The police elected to use a taser in “drive stun” mode in order to force Smith to cough up the DNA sample. On the basis of that evidence which was extracted through torture, albeit of a comparatively
mild variety, Smith was hit with a 24-count criminal indictment. He was also charged with “criminal contempt of court” for forcing his interrogators to torture him.
When Smith’s defense counsel filed a motion to suppress the evidence based on Fourth and Fifth Amendment protections, the same Judge who issued the ex parte orders produced a ruling validating the use of taser torture as means of forcing compliance, as long as it’s not done “maliciously” or to “excess.”
Judge Sperrazza is “the first judge in western civilization to say you can use a Taser to enforce a court order,” complained Patrick Balkin, Smith’s defense counsel. Healso pointed out that the precedent could inspire other practical applications of electro-shock “pain compliance”: “They have now given the Niagara Falls police discretion to Taser anybody anytime they think its reasonable. [Sperrazza’s] decision says you can enforce a court order by force. If you extrapolate that, we no longer have to have child support hearings; you can just Taser the parent.”
In a lawsuit filed against the City of Niagara Falls, Smith alleged that he was “tortured into unconsciousness” by repeated Taser charges. The police investigators insist that they were much gentler in the application
of electro-shock trauma, but their testimony regarding the number and duration of shocks is mutually self-contradictory (as well as inconsistent with the record kept by the Taser unit itself).
Smith was eventually convicted of nearly two dozen offenses. Last March, the New York State Supreme Court overturned Smiths conviction and ordered a new trial, ruling that the use of a taser to compel the prisoner to surrender a DNA sample was “excessive force.” At the time, Smith “posed no immediate threat to the safety of himself or officers, nor did he attempt to evade the officers by flight,” recounts the decision. Smith “was handcuffed, seated on the floor, and surrounded by three patrol officers and two detectives . [He] did not threaten, fight with, or physically resist the officers at any time; rather, he simply refused to open his mouth to allow the officers to obtain a buccal swab.”
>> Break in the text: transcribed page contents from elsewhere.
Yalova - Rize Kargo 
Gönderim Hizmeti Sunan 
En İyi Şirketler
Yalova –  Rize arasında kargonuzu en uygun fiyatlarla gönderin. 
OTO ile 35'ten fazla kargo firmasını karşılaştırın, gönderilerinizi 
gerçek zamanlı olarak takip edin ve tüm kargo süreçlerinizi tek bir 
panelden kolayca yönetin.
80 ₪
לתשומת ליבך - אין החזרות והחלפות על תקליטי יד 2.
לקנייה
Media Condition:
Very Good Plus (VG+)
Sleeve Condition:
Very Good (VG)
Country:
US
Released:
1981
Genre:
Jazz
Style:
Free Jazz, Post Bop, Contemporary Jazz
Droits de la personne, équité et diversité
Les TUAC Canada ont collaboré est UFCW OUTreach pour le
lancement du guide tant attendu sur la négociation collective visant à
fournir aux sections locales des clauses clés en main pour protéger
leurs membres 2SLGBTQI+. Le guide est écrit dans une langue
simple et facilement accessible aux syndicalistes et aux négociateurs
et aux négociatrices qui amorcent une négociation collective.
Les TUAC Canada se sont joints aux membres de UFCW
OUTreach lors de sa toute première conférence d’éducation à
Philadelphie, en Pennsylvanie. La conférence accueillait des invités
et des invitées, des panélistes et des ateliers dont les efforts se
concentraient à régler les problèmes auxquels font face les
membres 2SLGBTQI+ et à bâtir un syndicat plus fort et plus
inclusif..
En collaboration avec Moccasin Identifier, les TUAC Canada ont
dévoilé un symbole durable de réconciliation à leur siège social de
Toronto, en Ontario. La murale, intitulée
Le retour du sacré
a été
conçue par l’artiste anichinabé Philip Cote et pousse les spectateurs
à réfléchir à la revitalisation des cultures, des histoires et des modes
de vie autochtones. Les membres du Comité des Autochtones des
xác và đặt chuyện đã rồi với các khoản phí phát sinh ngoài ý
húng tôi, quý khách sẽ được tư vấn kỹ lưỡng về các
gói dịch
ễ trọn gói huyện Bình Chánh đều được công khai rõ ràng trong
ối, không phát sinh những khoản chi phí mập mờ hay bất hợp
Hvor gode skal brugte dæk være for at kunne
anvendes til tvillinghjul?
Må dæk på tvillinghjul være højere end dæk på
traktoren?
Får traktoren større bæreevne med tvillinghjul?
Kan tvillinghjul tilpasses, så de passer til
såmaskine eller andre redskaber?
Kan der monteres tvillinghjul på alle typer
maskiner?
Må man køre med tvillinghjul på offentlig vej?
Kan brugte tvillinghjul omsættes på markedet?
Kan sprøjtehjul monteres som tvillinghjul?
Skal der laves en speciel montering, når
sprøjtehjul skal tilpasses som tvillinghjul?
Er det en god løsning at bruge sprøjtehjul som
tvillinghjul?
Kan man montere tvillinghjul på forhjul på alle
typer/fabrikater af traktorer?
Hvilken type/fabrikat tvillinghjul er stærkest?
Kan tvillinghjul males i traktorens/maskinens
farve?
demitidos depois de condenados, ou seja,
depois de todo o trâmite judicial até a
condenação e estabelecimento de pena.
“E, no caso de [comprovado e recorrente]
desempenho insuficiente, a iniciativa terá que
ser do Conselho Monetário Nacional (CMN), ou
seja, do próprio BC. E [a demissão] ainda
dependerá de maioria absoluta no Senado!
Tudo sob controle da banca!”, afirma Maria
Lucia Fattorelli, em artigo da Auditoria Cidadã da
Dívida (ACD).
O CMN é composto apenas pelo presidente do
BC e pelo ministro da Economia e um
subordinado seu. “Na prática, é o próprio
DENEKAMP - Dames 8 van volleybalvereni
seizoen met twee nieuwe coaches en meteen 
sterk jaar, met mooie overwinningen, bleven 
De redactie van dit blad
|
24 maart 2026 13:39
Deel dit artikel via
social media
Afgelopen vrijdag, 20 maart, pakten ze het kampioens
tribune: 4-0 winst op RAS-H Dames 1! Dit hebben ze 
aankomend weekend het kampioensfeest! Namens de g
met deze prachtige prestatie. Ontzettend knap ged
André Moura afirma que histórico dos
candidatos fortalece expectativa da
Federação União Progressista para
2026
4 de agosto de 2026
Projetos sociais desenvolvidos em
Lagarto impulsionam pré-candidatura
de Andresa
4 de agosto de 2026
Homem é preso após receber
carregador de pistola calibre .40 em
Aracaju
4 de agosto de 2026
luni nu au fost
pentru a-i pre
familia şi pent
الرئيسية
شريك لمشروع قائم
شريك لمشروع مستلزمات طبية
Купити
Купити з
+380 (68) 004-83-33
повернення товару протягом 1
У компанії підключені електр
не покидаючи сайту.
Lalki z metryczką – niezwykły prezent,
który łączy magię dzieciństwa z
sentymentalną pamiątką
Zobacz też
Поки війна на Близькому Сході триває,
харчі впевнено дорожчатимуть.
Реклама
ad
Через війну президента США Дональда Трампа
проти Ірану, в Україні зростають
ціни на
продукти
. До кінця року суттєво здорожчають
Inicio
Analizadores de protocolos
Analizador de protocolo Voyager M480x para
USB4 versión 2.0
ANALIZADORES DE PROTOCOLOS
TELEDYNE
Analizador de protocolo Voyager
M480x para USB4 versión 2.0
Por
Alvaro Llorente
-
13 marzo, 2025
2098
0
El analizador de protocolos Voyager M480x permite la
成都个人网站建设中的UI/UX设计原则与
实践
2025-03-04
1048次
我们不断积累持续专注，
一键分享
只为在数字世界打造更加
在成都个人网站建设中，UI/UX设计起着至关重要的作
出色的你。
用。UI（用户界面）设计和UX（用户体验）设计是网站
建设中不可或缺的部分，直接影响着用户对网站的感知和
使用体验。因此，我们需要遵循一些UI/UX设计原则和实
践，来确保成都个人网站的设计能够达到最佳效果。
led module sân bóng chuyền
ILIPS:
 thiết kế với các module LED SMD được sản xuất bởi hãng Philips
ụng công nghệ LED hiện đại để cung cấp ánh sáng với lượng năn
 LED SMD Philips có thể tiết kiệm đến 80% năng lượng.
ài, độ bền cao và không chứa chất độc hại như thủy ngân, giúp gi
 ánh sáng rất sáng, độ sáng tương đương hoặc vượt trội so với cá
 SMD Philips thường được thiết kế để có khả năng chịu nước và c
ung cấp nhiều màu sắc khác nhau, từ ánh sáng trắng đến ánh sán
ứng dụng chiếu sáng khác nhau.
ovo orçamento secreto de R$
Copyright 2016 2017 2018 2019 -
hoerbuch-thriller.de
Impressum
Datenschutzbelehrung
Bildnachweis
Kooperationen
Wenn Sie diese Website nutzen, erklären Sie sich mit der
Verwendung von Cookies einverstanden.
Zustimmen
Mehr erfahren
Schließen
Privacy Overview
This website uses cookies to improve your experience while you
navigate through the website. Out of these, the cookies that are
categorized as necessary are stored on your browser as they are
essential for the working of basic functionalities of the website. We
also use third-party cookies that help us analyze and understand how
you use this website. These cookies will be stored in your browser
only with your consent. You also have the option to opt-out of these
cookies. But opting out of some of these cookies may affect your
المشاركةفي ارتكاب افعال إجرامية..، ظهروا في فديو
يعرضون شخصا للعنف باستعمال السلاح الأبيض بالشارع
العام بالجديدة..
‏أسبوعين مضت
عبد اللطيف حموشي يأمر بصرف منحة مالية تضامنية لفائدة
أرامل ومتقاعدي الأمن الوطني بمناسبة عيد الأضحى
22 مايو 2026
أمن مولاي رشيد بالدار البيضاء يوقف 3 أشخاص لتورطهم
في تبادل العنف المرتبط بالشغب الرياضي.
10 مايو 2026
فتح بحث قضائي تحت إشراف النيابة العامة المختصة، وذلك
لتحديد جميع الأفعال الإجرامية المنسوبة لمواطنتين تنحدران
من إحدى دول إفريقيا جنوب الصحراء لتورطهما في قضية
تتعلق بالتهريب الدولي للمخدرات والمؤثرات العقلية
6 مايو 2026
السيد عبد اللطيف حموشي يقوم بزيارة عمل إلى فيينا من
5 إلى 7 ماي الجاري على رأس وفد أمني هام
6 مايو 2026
This is not to say that the ruling foreclosed the future use of taser torture as a police interrogation method. The court suggested that the police could have arrested Smith for “criminal contempt,”
and then obtained “judicial approval to use physical force if necessary to extract the DNA sample.”
On this construction, torture is acceptable as long as its committed pursuant to a court order. This would be something akin to a “torture warrant” of the kind suggested by Alan Dershowitz.
That proposal was offered by Dershowtiz a decade ago as a way of addressing a “ticking bomb” scenario involving a hidden nuclear weapon; the New York Supreme Courts standard would authorize the use of judicially sanctioned torture as an instrument of prosecutorial convenience.
“Criminal means, once tolerated, are soon preferred,” warned Edmund Burke, a maxim abundantly vindicated by the near-ubiquity of torture as a law enforcement tactic in contemporary America.
It’s not too late to oppose this, and if you have even a modest IQ and sense of self-preservation for you and your family, you will.